When the problem is solved, the new block is added to the chain and its data is sent to all participants. All participants of the system check if the problem is solved correctly, and if so, a new bitcoin is minted and received by the miner who first solved the problem. This is how miners earn money.

The complexity of the problem is constantly calibrated by the blockchain algorithm - to mathematically limit the number of bitcoins produced.

Where to store bitcoins and what is a cryptocurrency wallet?

Bitcoins are stored in cryptocurrencies. To start using them, you need to know about three things:

  • A public key is the "address" of your wallet. If someone wants to send you bitcoins, they need to know this address
  • The private key is your "password" to your wallet. If you want to send bitcoins to someone, you will need to show this password to the system.
  • SEED phrase - a kind of secret question. SEED phrase consists of twelve random words, and with its help you can regain access to your wallet if you lose your private key.

When you create a cryptocurrency wallet, you get two of these keys. They are interconnected by tricky mathematical operations that we won't go into.

There are two types of crypto wallets:

  • A wallet on your device. You download the program, register your wallet and get the keys, and then you can make transactions with bitcoin;
  • Online Wallet. Registration is complete: all bitcoins are stored in the cloud. However, you should understand that in this case, the service itself has access to your wallet.

In case you sink your phone with the cryptocurrency wallet, you will lose this money. There will be no such problems with an online wallet, but the centralized services will have access to your money.

Many crypto holders sooner or later come to the point where they store their wallet in cloud notebooks like Evernote. They are easy to hack or lose access to, so it's safer to choose an online service with advanced security protocols.

How to buy or sell bitcoins?

There are 3 main ways to buy bitcoins:

  • Exchangers

The easiest way to buy cryptocurrency. These are special offices, which sell bitcoin and ether at their own rate.
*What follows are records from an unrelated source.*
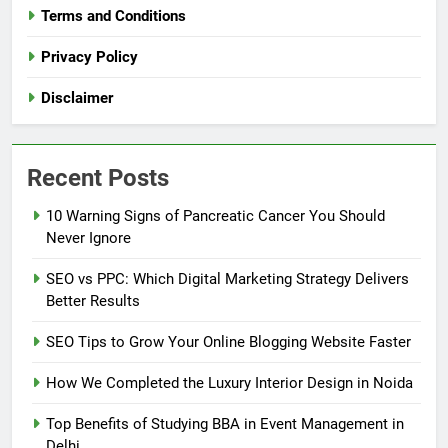
Terms and Conditions
Privacy Policy
Disclaimer
Recent Posts
10 Warning Signs of Pancreatic Cancer You Should
Never Ignore
SEO vs PPC: Which Digital Marketing Strategy Delivers
Better Results
SEO Tips to Grow Your Online Blogging Website Faster
How We Completed the Luxury Interior Design in Noida
Top Benefits of Studying BBA in Event Management in
Delhi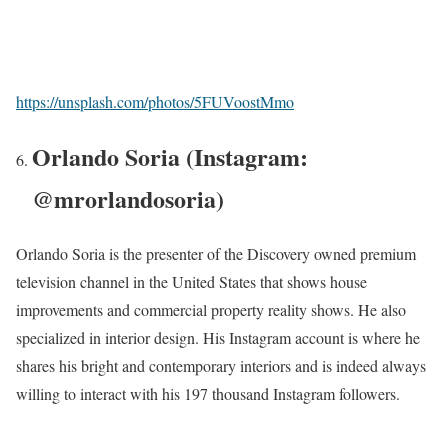
https://unsplash.com/photos/5FUVoostMmo
Orlando Soria (Instagram:
@mrorlandosoria)
Orlando Soria is the presenter of the Discovery owned premium
television channel in the United States that shows house
improvements and commercial property reality shows. He also
specialized in interior design. His Instagram account is where he
shares his bright and contemporary interiors and is indeed always
willing to interact with his 197 thousand Instagram followers.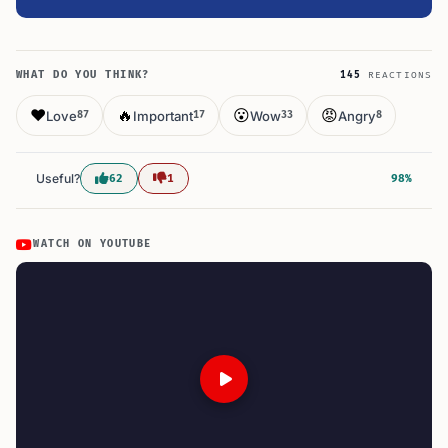
WHAT DO YOU THINK?
145
REACTIONS
❤️
🔥
😮
😡
Love
Important
Wow
Angry
87
17
33
8
Useful?
62
1
98%
WATCH ON YOUTUBE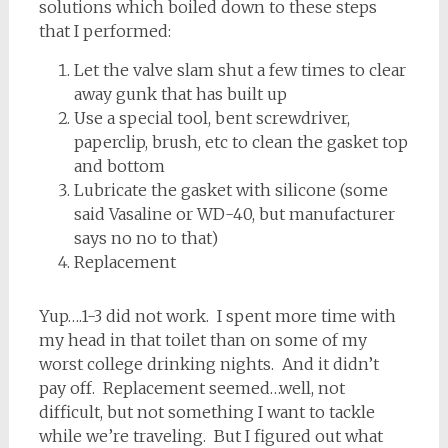
solutions which boiled down to these steps
that I performed:
Let the valve slam shut a few times to clear
away gunk that has built up
Use a special tool, bent screwdriver,
paperclip, brush, etc to clean the gasket top
and bottom
Lubricate the gasket with silicone (some
said Vasaline or WD-40, but manufacturer
says no no to that)
Replacement
Yup….1-3 did not work. I spent more time with
my head in that toilet than on some of my
worst college drinking nights. And it didn’t
pay off. Replacement seemed…well, not
difficult, but not something I want to tackle
while we’re traveling. But I figured out what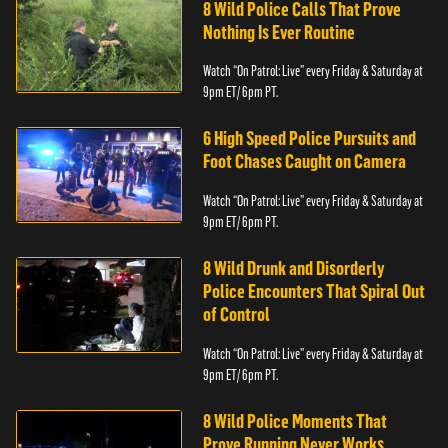
8 Wild Police Calls That Prove
Nothing Is Ever Routine
Watch “On Patrol: Live” every Friday & Saturday at
9pm ET/ 6pm PT.
6 High Speed Police Pursuits and
Foot Chases Caught on Camera
Watch “On Patrol: Live” every Friday & Saturday at
9pm ET/ 6pm PT.
8 Wild Drunk and Disorderly
Police Encounters That Spiral Out
of Control
Watch “On Patrol: Live” every Friday & Saturday at
9pm ET/ 6pm PT.
8 Wild Police Moments That
Prove Running Never Works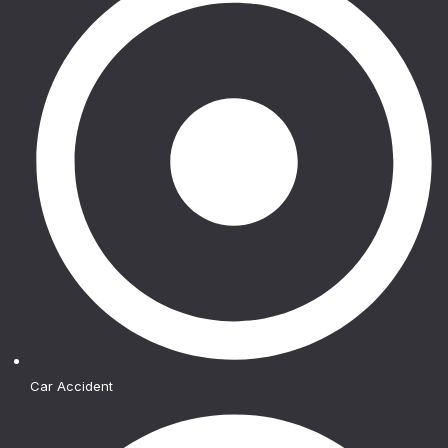
Car Accident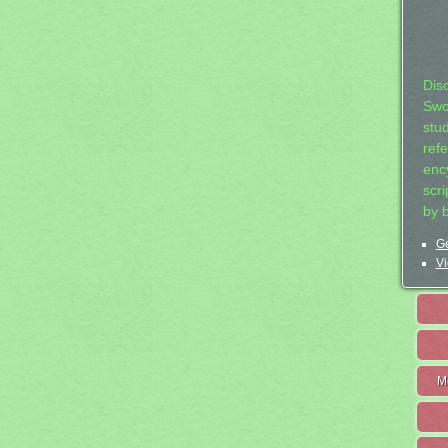
Dis
Swo
stu
ref
ency
scr
by 
Ge
Vi
M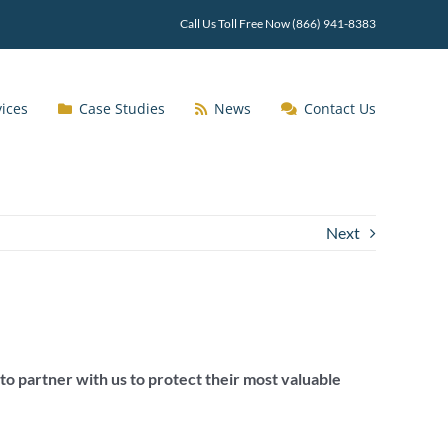
Call Us Toll Free Now (866) 941-8383
vices
Case Studies
News
Contact Us
Next
to partner with us to protect their most valuable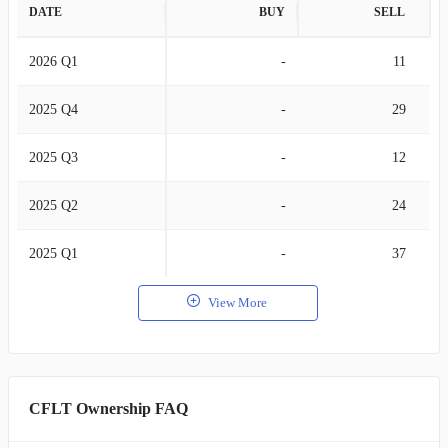
DATE
BUY
SELL
2026 Q1
-
11
2025 Q4
-
29
2025 Q3
-
12
2025 Q2
-
24
2025 Q1
-
37
View More
CFLT Ownership FAQ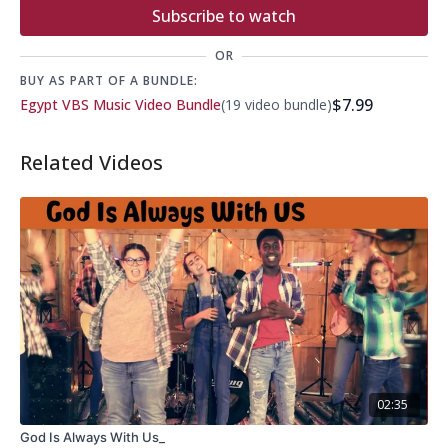
Subscribe to watch
OR
BUY AS PART OF A BUNDLE:
$7.99
Egypt VBS Music Video Bundle
(19 video bundle)
Related Videos
02:35
God Is Always With Us_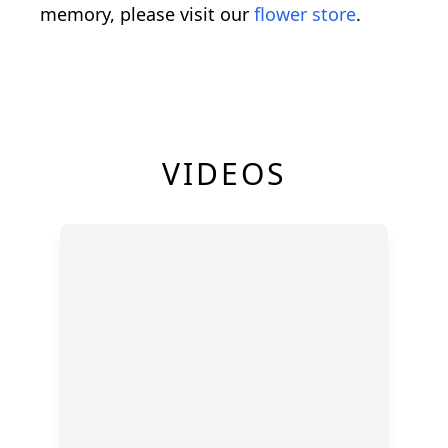
memory, please visit our
flower store
.
VIDEOS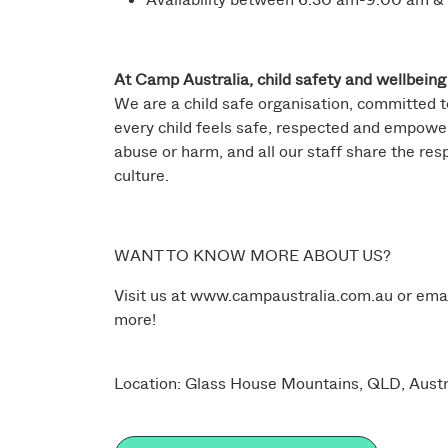
At Camp Australia, child safety and wellbeing 
We are a child safe organisation, committed t
every child feels safe, respected and empower
abuse or harm, and all our staff share the res
culture.
WANT TO KNOW MORE ABOUT US?
Visit us at
www.campaustralia.com.au
or ema
more!
Location: Glass House Mountains, QLD, Austr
They usually work in a gray area, they accept cash and bank cards (in this case, you will need to pay more commission to payment system).

  • Exchanges

This is more difficult, but more profitable - exchange is place, where people want to buy or sell cryptocurrency. On the exchange you can place an order to buy or sell at your price: for example, you are ready to buy 1 BTC at $40,000. For you create a buy order and wait until someone wants to sell at the same price.

In the case of exchanges and exchangers, you are often required to go through KYC - uploading passport details.

To maintain anonymity, people use different wallets - for example, they buy bitcoin on an exchange and transfer the money to their wallet on their device.

  • Hands-On

For example, someone you know has some bitcoins and is willing to sell them. You give him the money in a convenient way, and he transfers the cryptocurrency to your wallet.